→ What the task requires
Where a record holds a picture, leave the picture out; otherwise repeat every record exactly.

Saved entries:
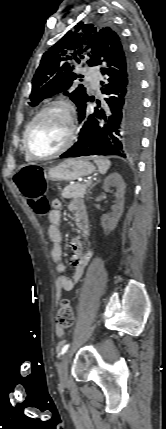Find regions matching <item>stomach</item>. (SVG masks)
I'll use <instances>...</instances> for the list:
<instances>
[{"label":"stomach","instance_id":"1","mask_svg":"<svg viewBox=\"0 0 166 429\" xmlns=\"http://www.w3.org/2000/svg\"><path fill=\"white\" fill-rule=\"evenodd\" d=\"M95 171V166L85 159H67L55 167L49 168L46 179L49 181H74L88 176Z\"/></svg>","mask_w":166,"mask_h":429}]
</instances>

→ Answer for the task
Find regions matching <item>stomach</item>. (SVG masks)
I'll use <instances>...</instances> for the list:
<instances>
[{"label":"stomach","instance_id":"1","mask_svg":"<svg viewBox=\"0 0 166 429\" xmlns=\"http://www.w3.org/2000/svg\"><path fill=\"white\" fill-rule=\"evenodd\" d=\"M95 171V166L85 159H67L55 167L49 168L46 179L49 181H74L88 176Z\"/></svg>","mask_w":166,"mask_h":429}]
</instances>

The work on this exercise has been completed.